_Problem requirements_
Would you please copy each line of the data in which the string "Campos" occurs?

_Data excerpts_
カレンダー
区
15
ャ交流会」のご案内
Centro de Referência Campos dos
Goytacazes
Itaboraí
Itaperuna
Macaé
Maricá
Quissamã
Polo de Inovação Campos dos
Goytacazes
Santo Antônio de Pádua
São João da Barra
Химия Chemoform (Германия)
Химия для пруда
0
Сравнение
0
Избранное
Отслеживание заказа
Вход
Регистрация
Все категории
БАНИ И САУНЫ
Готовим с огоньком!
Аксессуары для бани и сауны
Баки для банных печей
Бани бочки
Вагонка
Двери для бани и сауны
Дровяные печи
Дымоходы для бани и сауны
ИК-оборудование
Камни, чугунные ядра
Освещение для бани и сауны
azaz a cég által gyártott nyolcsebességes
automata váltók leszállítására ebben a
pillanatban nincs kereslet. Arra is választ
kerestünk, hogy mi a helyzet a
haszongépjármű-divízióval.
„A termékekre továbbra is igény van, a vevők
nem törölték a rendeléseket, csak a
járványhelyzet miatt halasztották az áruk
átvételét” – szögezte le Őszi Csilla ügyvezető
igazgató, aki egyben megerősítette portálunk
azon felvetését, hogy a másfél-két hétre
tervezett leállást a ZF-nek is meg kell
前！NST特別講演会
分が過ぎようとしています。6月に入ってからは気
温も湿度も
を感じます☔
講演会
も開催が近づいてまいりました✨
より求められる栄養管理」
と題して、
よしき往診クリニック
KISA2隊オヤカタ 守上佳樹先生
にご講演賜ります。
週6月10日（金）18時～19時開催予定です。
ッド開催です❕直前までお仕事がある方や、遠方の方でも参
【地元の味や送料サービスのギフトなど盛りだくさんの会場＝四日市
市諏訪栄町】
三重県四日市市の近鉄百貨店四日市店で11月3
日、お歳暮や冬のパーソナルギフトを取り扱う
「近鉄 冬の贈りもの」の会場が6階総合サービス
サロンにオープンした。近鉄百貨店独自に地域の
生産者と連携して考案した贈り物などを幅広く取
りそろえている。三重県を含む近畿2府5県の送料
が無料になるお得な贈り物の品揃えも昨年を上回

_Exercise output_
Centro de Referência Campos dos
Polo de Inovação Campos dos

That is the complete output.